[Opening Raw data section]

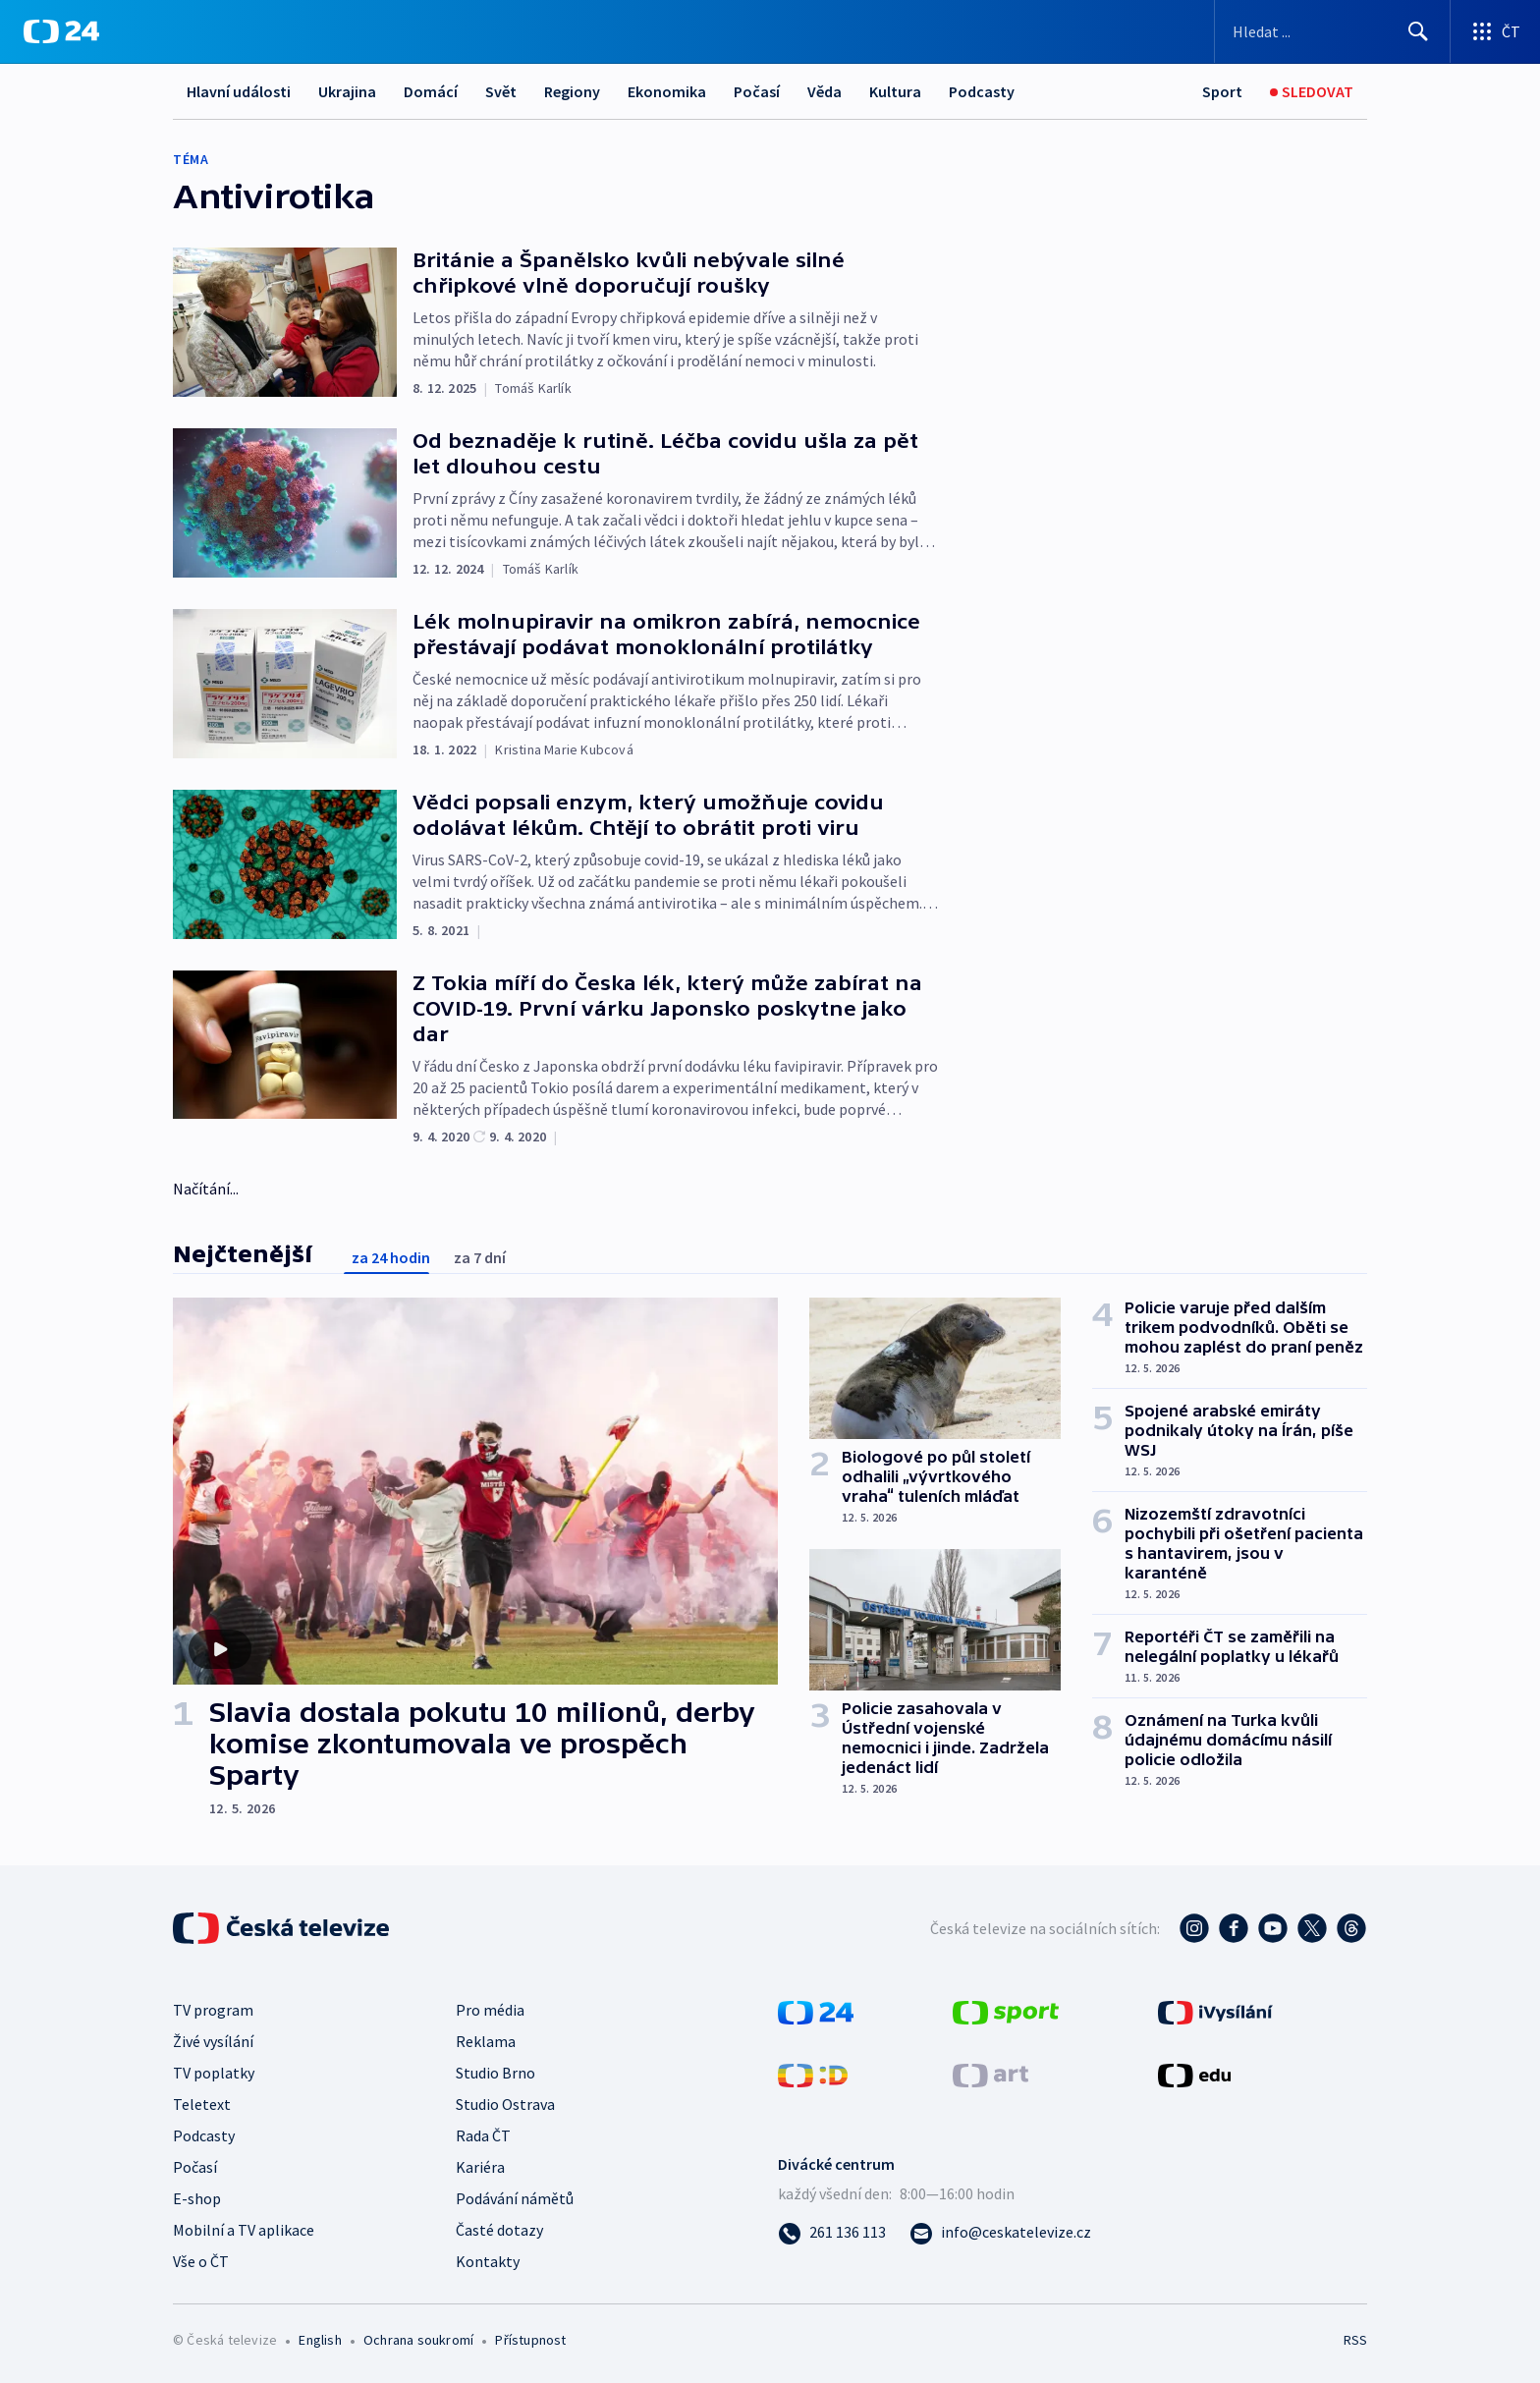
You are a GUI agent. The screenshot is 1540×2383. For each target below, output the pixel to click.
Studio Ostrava (505, 2104)
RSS (1355, 2340)
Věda (824, 91)
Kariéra (480, 2167)
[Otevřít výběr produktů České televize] (1495, 31)
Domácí (431, 91)
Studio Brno (495, 2072)
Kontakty (488, 2261)
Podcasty (982, 91)
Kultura (895, 91)
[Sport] (1222, 92)
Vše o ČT (201, 2261)
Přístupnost (530, 2340)
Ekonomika (667, 91)
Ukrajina (347, 91)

[Closing Raw data section]

→ Task item
Restate every line above exactly, omitting images.

→ Written answer
You are a GUI agent. The screenshot is 1540×2383. For each target below, output the pixel to click.
Studio Ostrava (505, 2104)
RSS (1355, 2340)
Věda (824, 91)
Kariéra (480, 2167)
[Otevřít výběr produktů České televize] (1495, 31)
Domácí (431, 91)
Studio Brno (495, 2072)
Kontakty (488, 2261)
Podcasty (982, 91)
Kultura (895, 91)
[Sport] (1222, 92)
Vše o ČT (201, 2261)
Přístupnost (530, 2340)
Ekonomika (667, 91)
Ukrajina (347, 91)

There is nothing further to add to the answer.